The best exercise is that which you do. The same applies for incentive programs. They can be elaborate, planned and refined, or they can be haphazard and random. You know what? If you have one, it will work. It will help some of your students focus on their tasks.
Mini Owl Incentive Chart -my personal favorite.
I’ll show you the way mine works below, but know that it is not without its flaws. I’m not always consistent – either in what the rewards are or with who gets them. Some students remind me, “Shouldn’t I get some music money for that?” and others wouldn’t dream of reminding me. Some don’t think about music money until the recitals.
If you’re not in the mood for something elaborate, you can use something pre-made like these adorable Mini Owl Incentive Charts. They come in packs of 30, and you could use one for each student. Choose something that you’ll give them as a reward, and you’re done.

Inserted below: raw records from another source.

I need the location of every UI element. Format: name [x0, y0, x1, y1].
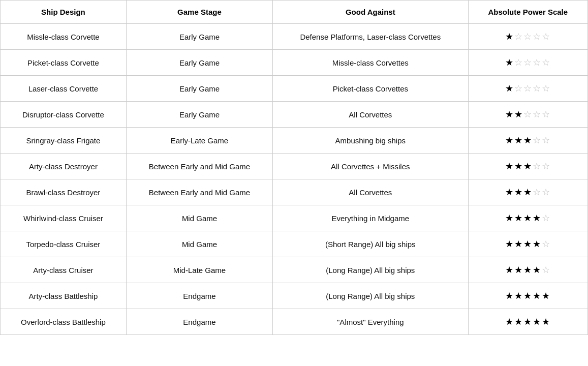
- power-scale-cell: ★★☆☆☆: [468, 102, 587, 128]
- star-filled-icon: ★: [533, 317, 542, 327]
- table-row: Disruptor-class CorvetteEarly GameAll Co…: [1, 102, 588, 128]
- star-empty-icon: ☆: [542, 109, 551, 119]
- star-filled-icon: ★: [505, 109, 514, 119]
- star-empty-icon: ☆: [542, 265, 551, 275]
- star-filled-icon: ★: [505, 187, 514, 197]
- star-filled-icon: ★: [505, 265, 514, 275]
- game-stage-cell: Early Game: [126, 76, 272, 102]
- header-power-scale: Absolute Power Scale: [468, 1, 587, 24]
- star-filled-icon: ★: [505, 291, 514, 301]
- star-empty-icon: ☆: [514, 32, 523, 42]
- star-empty-icon: ☆: [533, 187, 542, 197]
- ship-design-cell: Sringray-class Frigate: [1, 128, 127, 154]
- star-filled-icon: ★: [505, 213, 514, 223]
- star-rating: ★★★★★: [477, 290, 579, 301]
- power-scale-cell: ★★★☆☆: [468, 128, 587, 154]
- star-filled-icon: ★: [505, 317, 514, 327]
- table-row: Picket-class CorvetteEarly GameMissle-cl…: [1, 50, 588, 76]
- star-filled-icon: ★: [514, 161, 523, 171]
- star-filled-icon: ★: [514, 239, 523, 249]
- ship-design-cell: Arty-class Battleship: [1, 283, 127, 309]
- star-filled-icon: ★: [514, 109, 523, 119]
- star-filled-icon: ★: [505, 135, 514, 145]
- game-stage-cell: Early Game: [126, 102, 272, 128]
- power-scale-cell: ★☆☆☆☆: [468, 76, 587, 102]
- good-against-cell: "Almost" Everything: [273, 309, 468, 335]
- good-against-cell: Defense Platforms, Laser-class Corvettes: [273, 24, 468, 50]
- star-rating: ★★★☆☆: [477, 135, 579, 146]
- game-stage-cell: Endgame: [126, 283, 272, 309]
- star-rating: ★★★★☆: [477, 212, 579, 224]
- game-stage-cell: Between Early and Mid Game: [126, 179, 272, 205]
- ship-design-cell: Arty-class Cruiser: [1, 257, 127, 283]
- power-scale-cell: ★★★★☆: [468, 205, 587, 231]
- table-row: Arty-class DestroyerBetween Early and Mi…: [1, 154, 588, 179]
- star-empty-icon: ☆: [542, 135, 551, 145]
- ship-design-cell: Missle-class Corvette: [1, 24, 127, 50]
- ship-design-cell: Torpedo-class Cruiser: [1, 231, 127, 257]
- game-stage-cell: Mid Game: [126, 231, 272, 257]
- game-stage-cell: Endgame: [126, 309, 272, 335]
- star-empty-icon: ☆: [542, 213, 551, 223]
- good-against-cell: Ambushing big ships: [273, 128, 468, 154]
- star-filled-icon: ★: [514, 135, 523, 145]
- star-filled-icon: ★: [533, 239, 542, 249]
- star-filled-icon: ★: [523, 187, 533, 197]
- star-empty-icon: ☆: [542, 239, 551, 249]
- star-empty-icon: ☆: [542, 57, 551, 68]
- star-filled-icon: ★: [533, 213, 542, 223]
- star-empty-icon: ☆: [533, 109, 542, 119]
- star-filled-icon: ★: [514, 291, 523, 301]
- good-against-cell: (Short Range) All big ships: [273, 231, 468, 257]
- good-against-cell: Picket-class Corvettes: [273, 76, 468, 102]
- star-empty-icon: ☆: [523, 32, 533, 42]
- ship-design-cell: Brawl-class Destroyer: [1, 179, 127, 205]
- good-against-cell: Missle-class Corvettes: [273, 50, 468, 76]
- star-filled-icon: ★: [505, 32, 514, 42]
- star-rating: ★★★★☆: [477, 238, 579, 250]
- star-rating: ★★★★☆: [477, 264, 579, 276]
- table-row: Arty-class BattleshipEndgame(Long Range)…: [1, 283, 588, 309]
- good-against-cell: All Corvettes: [273, 102, 468, 128]
- star-rating: ★★★☆☆: [477, 187, 579, 198]
- star-filled-icon: ★: [523, 265, 533, 275]
- header-good-against: Good Against: [273, 1, 468, 24]
- star-filled-icon: ★: [533, 291, 542, 301]
- table-container: Ship Design Game Stage Good Against Abso…: [0, 0, 588, 335]
- star-filled-icon: ★: [523, 317, 533, 327]
- star-rating: ★☆☆☆☆: [477, 31, 579, 42]
- table-row: Torpedo-class CruiserMid Game(Short Rang…: [1, 231, 588, 257]
- star-empty-icon: ☆: [533, 83, 542, 94]
- star-filled-icon: ★: [542, 291, 551, 301]
- ship-design-cell: Overlord-class Battleship: [1, 309, 127, 335]
- power-scale-cell: ★★★★☆: [468, 257, 587, 283]
- table-row: Overlord-class BattleshipEndgame"Almost"…: [1, 309, 588, 335]
- header-game-stage: Game Stage: [126, 1, 272, 24]
- power-scale-cell: ★★★★★: [468, 283, 587, 309]
- star-rating: ★★★★★: [477, 316, 579, 327]
- game-stage-cell: Early Game: [126, 50, 272, 76]
- header-ship-design: Ship Design: [1, 1, 127, 24]
- good-against-cell: Everything in Midgame: [273, 205, 468, 231]
- ship-design-cell: Whirlwind-class Cruiser: [1, 205, 127, 231]
- star-empty-icon: ☆: [514, 83, 523, 94]
- table-row: Missle-class CorvetteEarly GameDefense P…: [1, 24, 588, 50]
- star-filled-icon: ★: [514, 317, 523, 327]
- power-scale-cell: ★★★★★: [468, 309, 587, 335]
- table-header-row: Ship Design Game Stage Good Against Abso…: [1, 1, 588, 24]
- good-against-cell: All Corvettes: [273, 179, 468, 205]
- star-rating: ★☆☆☆☆: [477, 83, 579, 94]
- star-filled-icon: ★: [505, 239, 514, 249]
- good-against-cell: (Long Range) All big ships: [273, 283, 468, 309]
- star-rating: ★☆☆☆☆: [477, 57, 579, 68]
- star-filled-icon: ★: [514, 265, 523, 275]
- good-against-cell: All Corvettes + Missiles: [273, 154, 468, 179]
- ship-design-table: Ship Design Game Stage Good Against Abso…: [0, 0, 588, 335]
- star-rating: ★★★☆☆: [477, 161, 579, 172]
- game-stage-cell: Between Early and Mid Game: [126, 154, 272, 179]
- star-empty-icon: ☆: [533, 161, 542, 171]
- game-stage-cell: Early Game: [126, 24, 272, 50]
- table-row: Sringray-class FrigateEarly-Late GameAmb…: [1, 128, 588, 154]
- good-against-cell: (Long Range) All big ships: [273, 257, 468, 283]
- star-filled-icon: ★: [533, 265, 542, 275]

The Owls are my favorite, but they also come in Pirate, Out-of-this-World (kind of a space-theme), and even Hungry Caterpillar. There is something for almost any age.

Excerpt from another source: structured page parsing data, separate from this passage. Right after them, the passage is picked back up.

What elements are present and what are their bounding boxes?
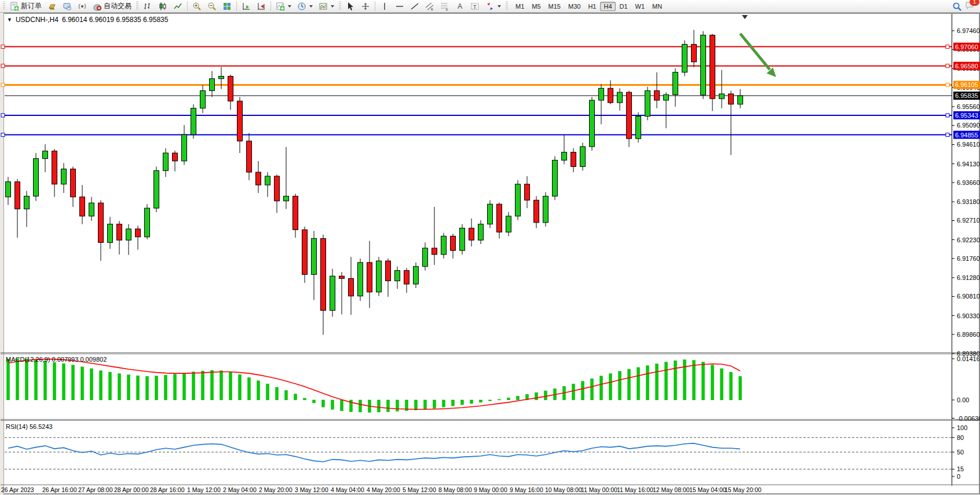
rsi-indicator-label: RSI(14) 56.5243 — [6, 423, 53, 430]
fibonacci-tool-button[interactable]: F — [437, 0, 452, 12]
svg-text:6.91760: 6.91760 — [957, 255, 980, 262]
horizontal-lines[interactable] — [1, 45, 952, 137]
line-chart-icon — [173, 2, 182, 11]
timeframe-button-w1[interactable]: W1 — [632, 2, 649, 11]
search-icon[interactable] — [952, 2, 961, 11]
zoom-out-icon — [207, 2, 217, 11]
svg-text:12 May 08:00: 12 May 08:00 — [653, 486, 690, 493]
timeframe-group: M1M5M15M30H1H4D1W1MN — [512, 2, 665, 11]
timeframe-button-m15[interactable]: M15 — [545, 2, 564, 11]
toolbar-grip[interactable] — [3, 2, 5, 10]
toolbar-grip[interactable] — [136, 2, 138, 10]
svg-text:5 May 12:00: 5 May 12:00 — [403, 486, 436, 493]
svg-text:8 May 08:00: 8 May 08:00 — [438, 486, 472, 493]
zoom-in-icon — [192, 2, 202, 11]
autotrading-label: 自动交易 — [104, 1, 131, 11]
periods-button[interactable] — [294, 0, 316, 12]
svg-text:6.97060: 6.97060 — [955, 43, 978, 50]
candlestick-chart-button[interactable] — [155, 0, 170, 12]
auto-scroll-button[interactable] — [239, 0, 254, 12]
svg-text:6.93180: 6.93180 — [957, 198, 980, 205]
svg-text:0.00: 0.00 — [957, 396, 969, 403]
gold-button[interactable] — [45, 0, 60, 12]
text-label-tool-button[interactable]: T — [467, 0, 482, 12]
line-chart-button[interactable] — [170, 0, 185, 12]
text-tool-button[interactable]: A — [452, 0, 467, 12]
timeframe-button-m30[interactable]: M30 — [565, 2, 584, 11]
svg-text:11 May 00:00: 11 May 00:00 — [581, 486, 617, 493]
crosshair-icon — [361, 2, 370, 11]
toolbar-grip[interactable] — [506, 2, 508, 10]
svg-text:6.92710: 6.92710 — [957, 217, 980, 224]
svg-text:6.89860: 6.89860 — [957, 331, 980, 338]
chart-shift-marker — [742, 15, 748, 19]
chart-symbol-period: USDCNH-,H4 — [16, 16, 58, 24]
notification-badge: 1 — [970, 0, 979, 6]
svg-text:6.94610: 6.94610 — [957, 141, 980, 148]
vertical-line-icon — [380, 2, 389, 11]
arrows-caret — [498, 5, 501, 8]
arrows-icon — [485, 2, 495, 11]
periods-caret — [309, 5, 313, 8]
templates-caret — [331, 5, 334, 8]
text-icon: A — [455, 2, 465, 11]
svg-text:6.95343: 6.95343 — [955, 112, 978, 119]
arrows-tool-button[interactable] — [482, 0, 504, 12]
vertical-line-tool-button[interactable] — [377, 0, 392, 12]
zoom-in-button[interactable] — [189, 0, 204, 12]
svg-text:26 Apr 16:00: 26 Apr 16:00 — [42, 486, 77, 493]
crosshair-tool-button[interactable] — [358, 0, 373, 12]
svg-text:6.96580: 6.96580 — [955, 63, 978, 70]
svg-text:100: 100 — [957, 424, 967, 431]
timeframe-button-m5[interactable]: M5 — [528, 2, 544, 11]
templates-icon — [319, 2, 328, 11]
timeframe-button-h1[interactable]: H1 — [584, 2, 599, 11]
cursor-icon — [346, 2, 355, 11]
bar-chart-button[interactable] — [140, 0, 155, 12]
svg-text:6.90330: 6.90330 — [957, 312, 980, 319]
timeframe-button-mn[interactable]: MN — [649, 2, 665, 11]
new-order-button[interactable]: 新订单 — [7, 0, 45, 12]
collapse-icon[interactable]: ▼ — [7, 17, 12, 23]
add-indicator-button[interactable] — [273, 0, 294, 12]
tile-windows-button[interactable] — [220, 0, 235, 12]
trend-arrow-annotation[interactable] — [740, 34, 776, 77]
new-order-label: 新订单 — [21, 1, 42, 11]
remote-terminal-button[interactable] — [60, 0, 75, 12]
chart-shift-button[interactable] — [254, 0, 269, 12]
chart-canvas[interactable]: 6.974606.969906.965106.960406.955606.950… — [0, 13, 980, 495]
auto-scroll-icon — [242, 2, 251, 11]
svg-text:15 May 20:00: 15 May 20:00 — [725, 486, 762, 493]
svg-text:4 May 20:00: 4 May 20:00 — [367, 486, 400, 493]
zoom-out-button[interactable] — [204, 0, 220, 12]
autotrading-button[interactable]: 自动交易 — [90, 0, 134, 12]
svg-text:-0.006363: -0.006363 — [957, 415, 980, 422]
svg-text:80: 80 — [957, 434, 964, 441]
signals-button[interactable] — [75, 0, 90, 12]
text-label-icon: T — [470, 2, 480, 11]
equidistant-channel-tool-button[interactable]: E — [422, 0, 437, 12]
svg-text:2 May 04:00: 2 May 04:00 — [223, 486, 257, 493]
timeframe-button-m1[interactable]: M1 — [512, 2, 528, 11]
svg-text:6.91280: 6.91280 — [957, 274, 980, 281]
svg-text:26 Apr 2023: 26 Apr 2023 — [1, 486, 34, 493]
svg-text:10 May 08:00: 10 May 08:00 — [545, 486, 582, 493]
new-order-icon — [10, 2, 19, 11]
timeframe-button-h4[interactable]: H4 — [600, 2, 615, 11]
svg-text:11 May 16:00: 11 May 16:00 — [617, 486, 653, 493]
cursor-tool-button[interactable] — [343, 0, 358, 12]
svg-text:6.93660: 6.93660 — [957, 179, 980, 186]
horizontal-line-tool-button[interactable] — [392, 0, 407, 12]
svg-text:6.92230: 6.92230 — [957, 236, 980, 243]
svg-text:A: A — [458, 2, 462, 10]
toolbar-grip[interactable] — [339, 2, 341, 10]
trendline-tool-button[interactable] — [407, 0, 422, 12]
chat-button[interactable]: 1 — [965, 1, 975, 12]
svg-text:15: 15 — [957, 465, 964, 472]
svg-text:6.90810: 6.90810 — [957, 293, 980, 300]
chart-window[interactable]: ▼ USDCNH-,H4 6.96014 6.96019 6.95835 6.9… — [0, 13, 980, 495]
templates-button[interactable] — [316, 0, 337, 12]
timeframe-button-d1[interactable]: D1 — [616, 2, 631, 11]
rsi-pane: 1008050150 — [5, 424, 967, 480]
bar-chart-icon — [143, 2, 152, 11]
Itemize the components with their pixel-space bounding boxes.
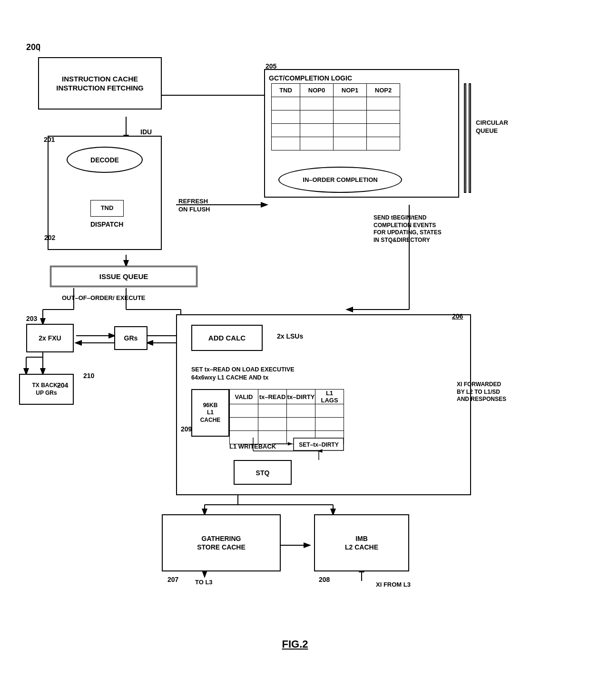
gathering-store-box: GATHERING STORE CACHE (162, 514, 281, 571)
instruction-cache-box: INSTRUCTION CACHE INSTRUCTION FETCHING (38, 57, 162, 110)
fxu-box: 2x FXU (26, 324, 74, 352)
to-l3-label: TO L3 (195, 579, 213, 587)
in-order-oval: IN–ORDER COMPLETION (278, 167, 402, 193)
decode-oval: DECODE (67, 147, 143, 173)
grs-box: GRs (114, 326, 148, 350)
send-tbegin-label: SEND tBEGIN/tEND COMPLETION EVENTS FOR U… (374, 214, 442, 244)
circular-queue-label: CIRCULAR QUEUE (476, 119, 508, 135)
svg-text:SET–tx–DIRTY: SET–tx–DIRTY (299, 441, 338, 448)
ref-204: 204 (57, 381, 68, 390)
ref-210: 210 (83, 371, 94, 380)
refresh-label: REFRESH ON FLUSH (178, 198, 210, 214)
ref-201: 201 (44, 135, 55, 144)
ref-202: 202 (44, 233, 55, 242)
dispatch-label: DISPATCH (90, 220, 123, 229)
ref-206: 206 (452, 312, 463, 320)
ref-200-arrow (26, 42, 40, 56)
nop1-header: NOP1 (334, 84, 367, 97)
gct-table: TND NOP0 NOP1 NOP2 (271, 83, 400, 150)
nop0-header: NOP0 (300, 84, 334, 97)
out-of-order-label: OUT–OF–ORDER/ EXECUTE (62, 294, 146, 302)
box-206: ADD CALC 2x LSUs SET tx–READ ON LOAD EXE… (176, 314, 471, 495)
imb-l2-box: IMB L2 CACHE (314, 514, 409, 571)
circular-queue-bar2 (469, 83, 471, 193)
nop2-header: NOP2 (367, 84, 400, 97)
inner-arrows: SET–tx–DIRTY STQ (177, 315, 470, 494)
ref-208: 208 (319, 575, 330, 584)
ref-205: 205 (266, 62, 276, 70)
circular-queue-bar1 (464, 83, 466, 193)
xi-from-l3-label: XI FROM L3 (376, 581, 411, 589)
tnd-header: TND (272, 84, 300, 97)
ref-207: 207 (167, 575, 178, 584)
xi-forwarded-label: XI FORWARDED BY L2 TO L1/SD AND RESPONSE… (457, 381, 506, 403)
tnd-small-box: TND (90, 200, 124, 217)
diagram-container: 200 INSTRUCTION CACHE INSTRUCTION FETCHI… (0, 0, 590, 700)
issue-queue-box: ISSUE QUEUE (50, 266, 197, 287)
svg-text:STQ: STQ (256, 469, 270, 477)
ref-203: 203 (26, 314, 37, 323)
idu-label: IDU (140, 128, 152, 136)
fig-label: FIG.2 (247, 638, 343, 650)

Kids like prizes. Having an array of different kinds of prizes used to seem daunting to me. Then I realized that it didn’t matter that much exactly what they were, it just mattered that there was some way to recognize their efforts. Even kids from the wealthiest families like to get prizes.

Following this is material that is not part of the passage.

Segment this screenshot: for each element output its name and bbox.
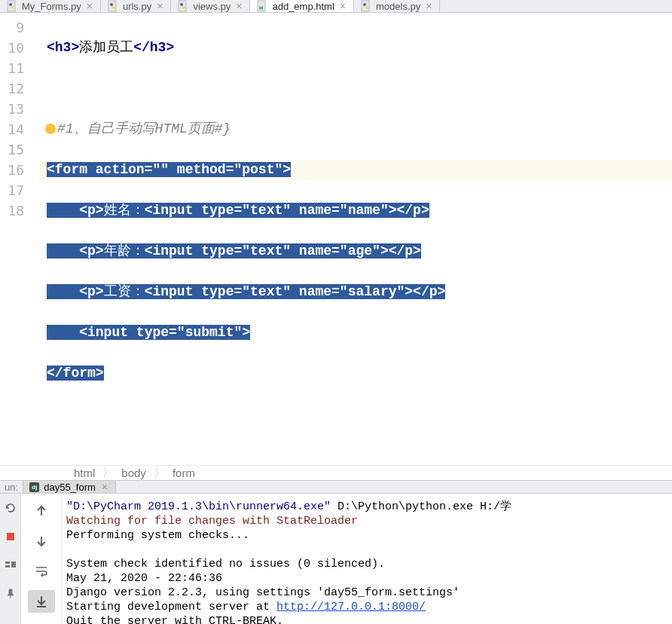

(Once I was teaching a child from one of the wealthiest families I’ve ever known. It’s a family name that you would recognize even if you live in Unalaska, Alaska. As recital prizes, I’d presented each student a set of pencils imprinted with their name. One student’s older brother, age twelve, rushed up to me after the recital. “Where did you get those pencils?” he demanded. “I HAVE to have pencils with MY name on them!” He seemed quite flummoxed when I explained that I’d specially ordered them for my students. Since he wasn’t a student, I didn’t order any for him. That’s when I realized it isn’t about the stuff. It’s about feeling special. But I digress.)
I’ve seen sophisticated kids go crazy over stretchy mice and cheese.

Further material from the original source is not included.